SOCIETEDeux ONG saisissent la justice contre «les insuffisances» de la «Jungle» de Calais

Deux ONG saisissent la justice contre «les insuffisances» de la «Jungle» de Calais

SOCIETEPlus de 6.000 migrants vivent dans cette zone...
20 Minutes avec AFP

20 Minutes avec AFP

Hébergement, sécurité, asile… Arguant d'« insuffisances criantes » de la part des pouvoirs publics, deux ONG ont décidé de saisir la justice pour contraindre l’Etat à prendre des mesures en urgence sur la « Jungle » de Calais (Pas-de-Calais), où 6.000 migrants vivent dans des conditions insalubres.

Médecins du monde et le Secours catholique, accompagnés de représentants des habitants du bidonville, ont annoncé avoir déposé lundi un recours en référé-liberté devant le tribunal administratif de Lille pour obtenir que l’Etat, ses représentants (préfecture, agence régionale de santé) ou encore la ville de Calais prennent des mesures immédiates et drastiques sur ce campement.

48 heures pour fixer une audience

Il s’agit d’une démarche juridique accélérée : le tribunal aura 48 heures pour fixer une audience et « la logique est qu’on ait une décision d’ici la fin de la semaine », a indiqué à l’AFP Me Patrice Spinosi, avocat des ONG.

Une telle démarche en justice « est une première pour Médecins du monde », a expliqué sa présidente Françoise Sivignon. Mais les conditions de vie des personnes installées dans le bidonville sont devenues « inconcevables », a-t-elle expliqué. « On voudrait que cette action puisse clairement fixer le cap aux politiques en matière de respect des droits et libertés fondamentales », a de son côté affirmé Bernard Thibaud, le secrétaire général du Secours catholique.

Les deux ONG ont choisi la voie judiciaire là où Emmaüs France avait préféré rompre le dialogue sur Calais avec le gouvernement il y a un mois, l’accusant d'« inertie malsaine ». Elles appuient leur requête sur « la violation de plusieurs droits fondamentaux » : respect de la vie, dignité humaine, droit de ne pas subir de traitements inhumains ou dégradants, accès au droit d’asile…

Obtenir le relogement des migrants

A terme, « l’objet est d’obtenir le démantèlement du camp » ainsi que le « relogement des personnes », a expliqué Me Spinosi. En attendant, « il faut que des mesures soient prises pour leur permettre de vivre dans des conditions minimales de décence.

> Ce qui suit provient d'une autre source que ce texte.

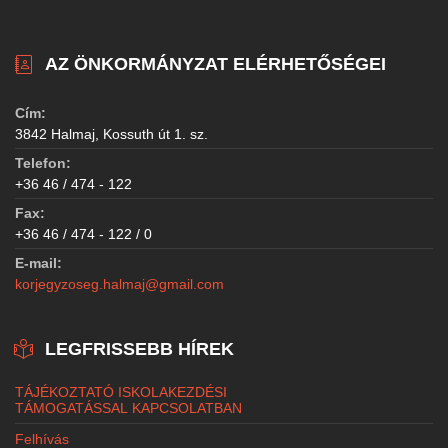
AZ ÖNKORMÁNYZAT ELÉRHETŐSÉGEI
Cím:
3842 Halmaj, Kossuth út 1. sz.
Telefon:
+36 46 / 474 - 122
Fax:
+36 46 / 474 - 122 / 0
E-mail:
korjegyzoseg.halmaj@gmail.com
LEGFRISSEBB HÍREK
TÁJÉKOZTATÓ ISKOLAKEZDÉSI
TÁMOGATÁSSAL KAPCSOLATBAN
Felhívás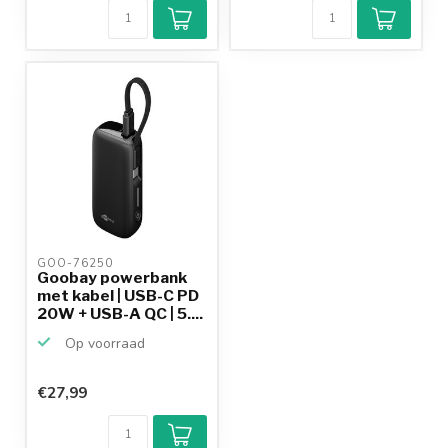
GOO-76250 
Goobay powerbank
met kabel | USB-C PD
20W + USB-A QC | 5....
Op voorraad
€27,99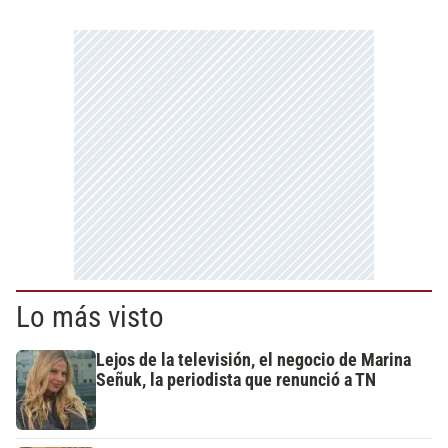
Lo más visto
Lejos de la televisión, el negocio de Marina
Señuk, la periodista que renunció a TN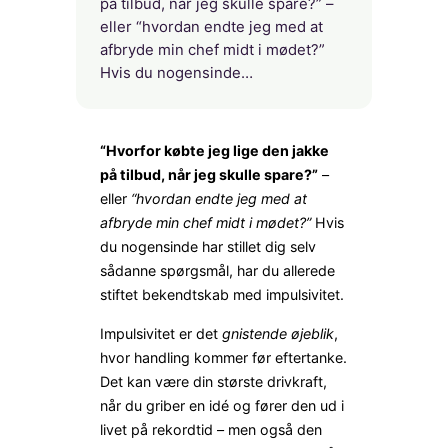
på tilbud, når jeg skulle spare?” –
eller “hvordan endte jeg med at
afbryde min chef midt i mødet?”
Hvis du nogensinde…
“Hvorfor købte jeg lige den jakke
på tilbud, når jeg skulle spare?”
–
eller
“hvordan endte jeg med at
afbryde min chef midt i mødet?”
Hvis
du nogensinde har stillet dig selv
sådanne spørgsmål, har du allerede
stiftet bekendtskab med impulsivitet.
Impulsivitet er det
gnistende øjeblik
,
hvor handling kommer før eftertanke.
Det kan være din største drivkraft,
når du griber en idé og fører den ud i
livet på rekordtid – men også den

Cela veut dire résoudre les difficultés liées au développement des maladies, de la saleté, les insuffisances de points d’eau potable, le nettoyage du camp, l’augmentation considérable des bennes à ordures… »

Au ministère de l’Intérieur, on fait valoir les « moyens exceptionnels » dégagés pour faire face à cette situation, à hauteur de 44 millions d’euros, en soulignant que le dispositif évoluait « en permanence », avec notamment des mesures sanitaires annoncées vendredi et la création de 2.000 places supplémentaires en centre d’accueil (Cada).

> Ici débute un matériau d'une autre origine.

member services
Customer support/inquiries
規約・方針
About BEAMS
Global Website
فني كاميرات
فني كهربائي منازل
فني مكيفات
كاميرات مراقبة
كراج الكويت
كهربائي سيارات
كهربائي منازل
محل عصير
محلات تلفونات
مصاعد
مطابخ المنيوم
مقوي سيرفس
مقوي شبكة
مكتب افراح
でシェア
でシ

Des sanitaires ont été installés permettant la prise de 600 douches et « plus de 2.000 repas sont servis par jour » au centre d’accueil de jour Jules-Ferry, ajoute-t-on de même source, en rappelant que « la réalisation de 1.500 places d’hébergement sur place est engagée ».

Rapport Toubon accablant

La requête reprend le constat sévère dressé par le Défenseur des droits Jacques Toubon, qui avait déploré « les difficultés d’accès aux droits fondamentaux des exilés » dans un rapport le 6 octobre.

« Ce rapport donne du poids à notre action, mais cela fait des mois que l’on dénonce l’urgence de la situation », a indiqué Mme Sivignon, en qualifiant de « floues, imprécises et au jour le jour » les mesures humanitaires présentées la semaine dernière par le ministre de l’Intérieur Bernard Cazeneuve (hébergement pour les femmes et les enfants porté à 400 places, en plus d’un volet sécuritaire prévoyant 460 CRS et gendarmes supplémentaires).

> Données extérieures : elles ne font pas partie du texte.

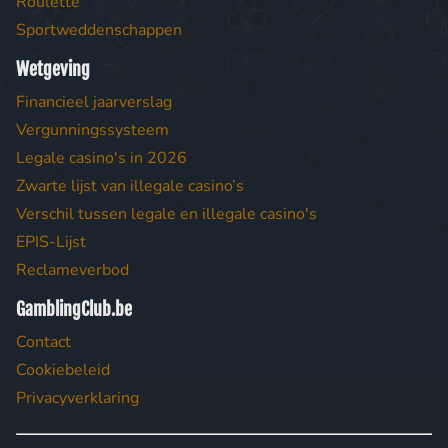
Roulette
Sportweddenschappen
Wetgeving
Financieel jaarverslag
Vergunningssysteem
Legale casino's in 2026
Zwarte lijst van illegale casino’s
Verschil tussen legale en illegale casino's
EPIS-Lijst
Reclameverbod
GamblingClub.be
Contact
Cookiebeleid
Privacyverklaring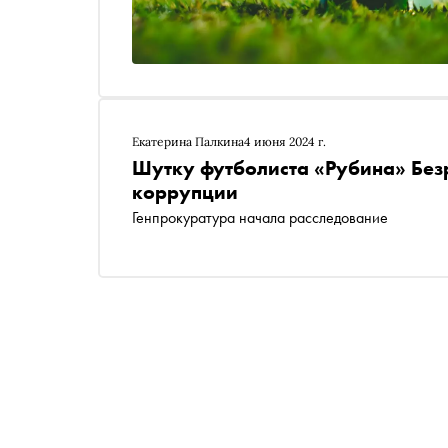
Екатерина Палкина
4 июня 2024 г.
Шутку футболиста «Рубина» Без
коррупции
Генпрокуратура начала расследование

L’action des ONG, appuyée par Amnesty International, la Cimade et la Ligue des droits de l’homme notamment, intervient quelques jours après que 800 intellectuels, artistes et militants ont signé un appel à « un large plan d’urgence » pour la « Jungle » de Calais. Celle-ci s’est formée à proximité de la rocade portuaire de Calais depuis le début de l'année, à la suite de la volonté de la mairie de déplacer les migrants du centre-ville.